This week NASA released some fascinating results from the experiments carried out by the Mars probe “Curiosity” on the Martian soil, which could potentially have very profound implications with regards to the future direction that human civilization may take.

According to the findings that have been published, Curiosity discovered water in the topsoil of between 1.5 and 3.0 percent, which in simple terms means that by heating one cubic foot of Martian soil, about two pints of water can be obtained.

Now, there are of course other, very serious factors, that need to be resolved before humans colonize mars;  high levels of radiation, extreme temperatures, a lack of oxygen on the surface, and now the discovery that the soil contains perchlorate, which interferes with human thyroid function if ingested.

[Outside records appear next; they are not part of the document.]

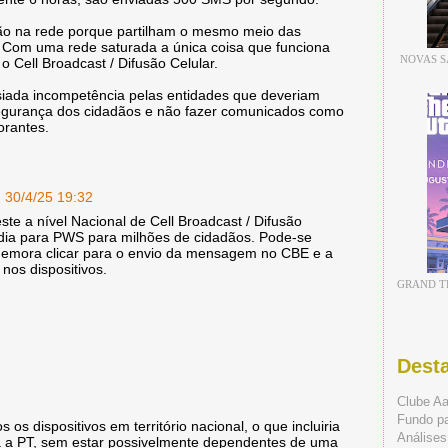
ão na rede porque partilham o mesmo meio das
 Com uma rede saturada a única coisa que funciona
NOVAS S
o Cell Broadcast / Difusão Celular.
siada incompetência pelas entidades que deveriam
 segurança dos cidadãos e não fazer comunicados como
orantes.
30/4/25 19:32
ste a nível Nacional de Cell Broadcast / Difusão
dia para PWS para milhões de cidadãos. Pode-se
 demora clicar para o envio da mensagem no CBE e a
os dispositivos.
GRAND TH
Dest
Clube A
Fundo p
 os dispositivos em território nacional, o que incluiria
Análises
ta a PT, sem estar possivelmente dependentes de uma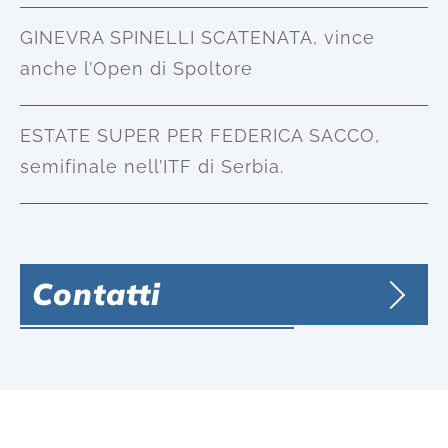
GINEVRA SPINELLI SCATENATA, vince
anche l’Open di Spoltore
ESTATE SUPER PER FEDERICA SACCO,
semifinale nell’ITF di Serbia.
Contatti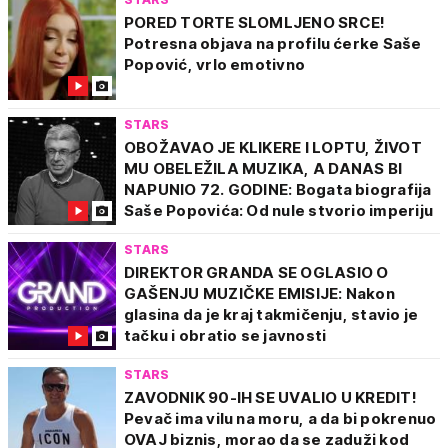
PORED TORTE SLOMLJENO SRCE!
Potresna objava na profilu ćerke Saše
Popović, vrlo emotivno
STARS
OBOŽAVAO JE KLIKERE I LOPTU, ŽIVOT
MU OBELEŽILA MUZIKA, A DANAS BI
NAPUNIO 72. GODINE: Bogata biografija
Saše Popovića: Od nule stvorio imperiju
STARS
DIREKTOR GRANDA SE OGLASIO O
GAŠENJU MUZIČKE EMISIJE: Nakon
glasina da je kraj takmičenju, stavio je
tačku i obratio se javnosti
STARS
ZAVODNIK 90-IH SE UVALIO U KREDIT!
Pevač ima vilu na moru, a da bi pokrenuo
OVAJ biznis, morao da se zaduži kod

But all these things can be overcome with technology. And the fact that there is now a way to obtain water directly from the red planet’s surface means that we are a step closer to the first human landing on Mars, and then if an economic case can be made, the first Martian colonies.

But what would it be like on that first journey? And what about the psychological impact of living so far away from home? Look at the photos of Curiosity, all alone on the surface. What would it be feeling if it had human emotions?

I am a ton of pristine steel,
Reflective glass and gadgets to feel,
Curiosity has brought me to a barren place,
Open my eyes and enjoy rust covered space.

My masters leer through a distant screen,
Key in commands for their favorite machine,
But why don’t they hear my frozen cries,
When my robot eye is turned up to the skies?

Shield of darkness falls one last time,
Heralds a new beginning for a forgotten crime,
Power down to sleep in the hope that one day,
I will be found and taken away.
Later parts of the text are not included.